■ Aim of the exercise
The lines to be copied are those below that contain "duration".

*** Block opens ***

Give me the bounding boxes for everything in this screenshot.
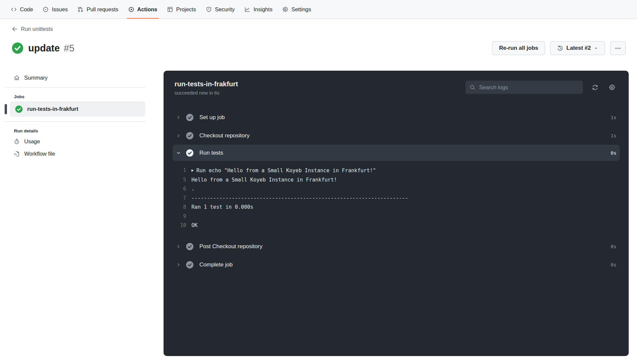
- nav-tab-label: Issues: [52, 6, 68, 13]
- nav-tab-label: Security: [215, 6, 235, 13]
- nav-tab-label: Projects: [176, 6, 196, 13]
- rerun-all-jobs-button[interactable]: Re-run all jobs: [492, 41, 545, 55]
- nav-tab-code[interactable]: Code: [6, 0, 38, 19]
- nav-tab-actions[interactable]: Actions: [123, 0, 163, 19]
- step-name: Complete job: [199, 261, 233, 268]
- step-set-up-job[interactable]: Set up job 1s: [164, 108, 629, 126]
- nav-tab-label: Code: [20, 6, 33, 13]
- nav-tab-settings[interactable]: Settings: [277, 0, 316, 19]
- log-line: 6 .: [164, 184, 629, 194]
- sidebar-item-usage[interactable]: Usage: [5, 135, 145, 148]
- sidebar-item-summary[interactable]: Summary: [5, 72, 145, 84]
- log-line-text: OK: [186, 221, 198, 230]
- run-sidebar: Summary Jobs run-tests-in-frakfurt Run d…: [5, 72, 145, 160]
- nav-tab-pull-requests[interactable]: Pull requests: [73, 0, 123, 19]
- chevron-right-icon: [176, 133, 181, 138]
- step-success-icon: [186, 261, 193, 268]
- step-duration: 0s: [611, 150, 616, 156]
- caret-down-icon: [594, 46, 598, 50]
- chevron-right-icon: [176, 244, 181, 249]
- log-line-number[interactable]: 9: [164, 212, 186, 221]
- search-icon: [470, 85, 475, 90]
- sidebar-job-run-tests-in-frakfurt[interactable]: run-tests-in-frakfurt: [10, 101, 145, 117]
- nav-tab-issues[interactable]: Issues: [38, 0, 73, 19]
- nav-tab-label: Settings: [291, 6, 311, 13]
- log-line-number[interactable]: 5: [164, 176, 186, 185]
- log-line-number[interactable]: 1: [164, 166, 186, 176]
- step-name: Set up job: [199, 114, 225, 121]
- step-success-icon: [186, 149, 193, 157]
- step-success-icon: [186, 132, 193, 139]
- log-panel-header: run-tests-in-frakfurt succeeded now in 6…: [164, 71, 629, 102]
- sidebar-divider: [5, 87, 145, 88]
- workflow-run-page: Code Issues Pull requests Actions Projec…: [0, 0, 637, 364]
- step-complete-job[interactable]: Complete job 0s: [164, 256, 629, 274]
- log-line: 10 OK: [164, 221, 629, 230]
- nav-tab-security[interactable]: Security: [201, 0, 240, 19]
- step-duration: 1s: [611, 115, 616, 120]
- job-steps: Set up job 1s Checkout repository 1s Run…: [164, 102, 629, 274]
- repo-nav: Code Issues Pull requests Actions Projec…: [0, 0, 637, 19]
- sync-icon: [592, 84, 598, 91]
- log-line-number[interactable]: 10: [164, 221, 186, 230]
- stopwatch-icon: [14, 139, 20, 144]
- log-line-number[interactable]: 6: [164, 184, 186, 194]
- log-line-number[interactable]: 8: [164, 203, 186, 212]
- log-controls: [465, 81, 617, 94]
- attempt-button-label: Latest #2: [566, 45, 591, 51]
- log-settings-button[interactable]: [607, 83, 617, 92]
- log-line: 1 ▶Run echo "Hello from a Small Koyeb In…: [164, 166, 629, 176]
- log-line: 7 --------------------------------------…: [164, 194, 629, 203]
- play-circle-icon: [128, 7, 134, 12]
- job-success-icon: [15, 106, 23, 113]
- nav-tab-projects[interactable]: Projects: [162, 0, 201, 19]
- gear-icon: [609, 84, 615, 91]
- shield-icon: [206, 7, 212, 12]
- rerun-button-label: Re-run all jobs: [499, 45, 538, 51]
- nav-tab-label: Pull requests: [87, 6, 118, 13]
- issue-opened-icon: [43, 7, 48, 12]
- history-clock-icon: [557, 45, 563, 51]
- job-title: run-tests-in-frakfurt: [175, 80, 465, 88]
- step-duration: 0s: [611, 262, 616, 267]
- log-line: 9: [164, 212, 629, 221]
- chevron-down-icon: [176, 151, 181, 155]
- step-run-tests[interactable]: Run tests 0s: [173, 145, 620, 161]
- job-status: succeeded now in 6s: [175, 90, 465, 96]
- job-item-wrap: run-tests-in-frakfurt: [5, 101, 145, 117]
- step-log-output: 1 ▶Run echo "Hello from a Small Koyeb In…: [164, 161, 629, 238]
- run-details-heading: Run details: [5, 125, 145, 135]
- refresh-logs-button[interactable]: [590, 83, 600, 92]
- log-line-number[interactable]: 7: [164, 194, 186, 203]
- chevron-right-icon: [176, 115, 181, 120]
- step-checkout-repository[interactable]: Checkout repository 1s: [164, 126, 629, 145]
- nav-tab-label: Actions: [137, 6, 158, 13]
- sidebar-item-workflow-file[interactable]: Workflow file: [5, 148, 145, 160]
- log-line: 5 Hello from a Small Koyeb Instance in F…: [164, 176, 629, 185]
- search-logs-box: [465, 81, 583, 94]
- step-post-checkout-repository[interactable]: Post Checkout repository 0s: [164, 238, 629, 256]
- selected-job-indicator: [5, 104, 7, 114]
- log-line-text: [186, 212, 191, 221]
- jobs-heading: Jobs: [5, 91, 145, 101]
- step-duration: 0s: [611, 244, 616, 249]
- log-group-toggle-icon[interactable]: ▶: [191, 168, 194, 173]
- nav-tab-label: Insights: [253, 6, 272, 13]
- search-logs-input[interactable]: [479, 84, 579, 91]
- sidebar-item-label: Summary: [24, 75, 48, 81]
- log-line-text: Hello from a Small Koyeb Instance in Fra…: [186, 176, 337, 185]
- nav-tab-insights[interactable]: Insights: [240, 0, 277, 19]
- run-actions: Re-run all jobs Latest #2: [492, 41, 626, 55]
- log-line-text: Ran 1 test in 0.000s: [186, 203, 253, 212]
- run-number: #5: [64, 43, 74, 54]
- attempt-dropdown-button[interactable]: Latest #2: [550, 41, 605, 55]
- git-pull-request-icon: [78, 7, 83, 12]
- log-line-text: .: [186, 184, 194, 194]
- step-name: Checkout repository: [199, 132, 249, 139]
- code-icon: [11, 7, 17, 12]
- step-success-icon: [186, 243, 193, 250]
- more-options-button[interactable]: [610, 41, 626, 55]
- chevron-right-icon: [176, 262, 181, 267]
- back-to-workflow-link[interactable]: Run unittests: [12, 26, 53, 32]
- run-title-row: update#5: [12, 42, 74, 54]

*** Block closes ***

■ Result of this task
- step-duration: 0s: [611, 150, 616, 156]
- step-duration: 1s: [611, 115, 616, 120]
- step-duration: 0s: [611, 262, 616, 267]
- step-duration: 0s: [611, 244, 616, 249]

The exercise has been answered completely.